With these words in mind for me the Youth Employment Guarantee plane makes sense only if it spells “plan against precariousness”.
In order to reach such an ambitious goal the EU has to change in several fields: here are some initial suggestions:
The EU has to engage in a large social plan aimed at establishing a higher standardization of the social and workers rights. It is time to get over the Bolkestain directive standards that allows less favorable conditions to be applied across the EU. This penalizes fair employers and puts on them an unsustainable burden while giving an unfair competitive edge to unfair employers. The claim to offer a job or an apprenticeship within four months from the end of the study cycle will become effective if the market competition is not set on dumping on social rights but on innovativeness and social capital valorization;
This brings me on my second point: at present the EU does not have an effective young entrepreneurs innovation scheme. This is becoming very high in the public discussions in Europe, and it has been underlined in a recent TV interview by Vice President Pittella and Amalia Sartori Chairwoman of the Industry Research and Energy Committee. All EU and national support schemes are set on a reality that does not exist anymore. We need something like the American “Steve Jobs Act” (http://www.theatlantic.com/politics/archive/2011/10/the-steve-jobs-act-why-its-time-to-invest-in-entrepreneurs/247065/) otherwise we will exclude innovative self employment. And we need to change the rules and the conditions: Innovators and makers have great ideas and genious intuitions, but don’t have normally no financial solidity. On the other hand they don’t need much to start up. The EU should lower the threshold of the project value and require no financial availability or match funding from the applicant but only a sound innovative industrial project.

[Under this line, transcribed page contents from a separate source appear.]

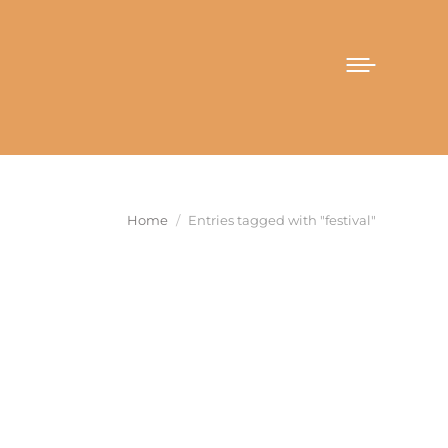
You are here:
Home
Entries tagged with "festival"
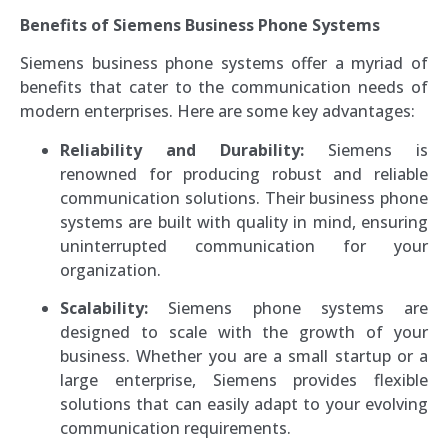
Benefits of Siemens Business Phone Systems
Siemens business phone systems offer a myriad of
benefits that cater to the communication needs of
modern enterprises. Here are some key advantages:
Reliability and Durability:
Siemens is
renowned for producing robust and reliable
communication solutions. Their business phone
systems are built with quality in mind, ensuring
uninterrupted communication for your
organization.
Scalability:
Siemens phone systems are
designed to scale with the growth of your
business. Whether you are a small startup or a
large enterprise, Siemens provides flexible
solutions that can easily adapt to your evolving
communication requirements.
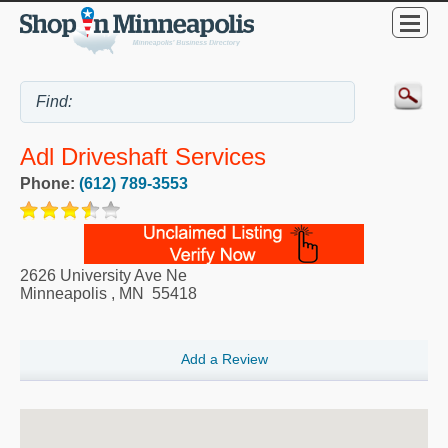
Adl Driveshaft Services
Phone:
(612) 789-3553
2626 University Ave Ne
Minneapolis
,
MN
55418
Add a Review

The European Investment Bank should stop their “safe policy” to lend low interest loans only to proven technologies: This cuts out all 3 D printing, hygorgen and smart grids projects and (we are reported) even solar cooling and anaerobic bio digestors. It makes no sense that the EU bank only gives money to photovoltaic projects that have already been awarded twenty years feed in tariffs or energy efficiency in building projects. Any commercial bank can do the same! What is the interest in having a EIB then, if the technologies fostered by European programs cannot be funded because they are not considered “proven” or (even worse) “commercially sustainable?
Final point, we should go back to the basic idea of great President Jacques Delors and develop a Social Europe International negotiations strategy, with the help of the Trade Unions Confederation (CES-ETUC) , and challenge Cina, and all the BRIC and developing countries on this ground. Freedom of association for citizen and unions, general welfare, minimum wage, should be implemented as a basic factor of any economic development in countries which are our commercial partners. Or else we should review and reconsider radically our commercial agreements with them, because this creates unfair starting conditions and play grounds for our entrepreneurs. In order to do that, we need a cohesion in our social policies (as I said in my first point) and a strong management of our international relations that simply cannot be assured by the present Commission and by the present  High representative of the Union for foreign affairs and security policy.
Ms Ashton. We need a new governance of our international relations that reflects the idea of Altiero Spinelli that “… once the horizon of the Old Continent is passed beyond, and all the people who make up humanity join together for a common plane, it will have to be recognised that the European Federation is the only conceivable guarantee that relationships with American and Asiatic peoples can exist on the basis of workers’ rights and peaceful co-operation, while awaiting a more distant future, when the political unity of the entire globe becomes a possibility.”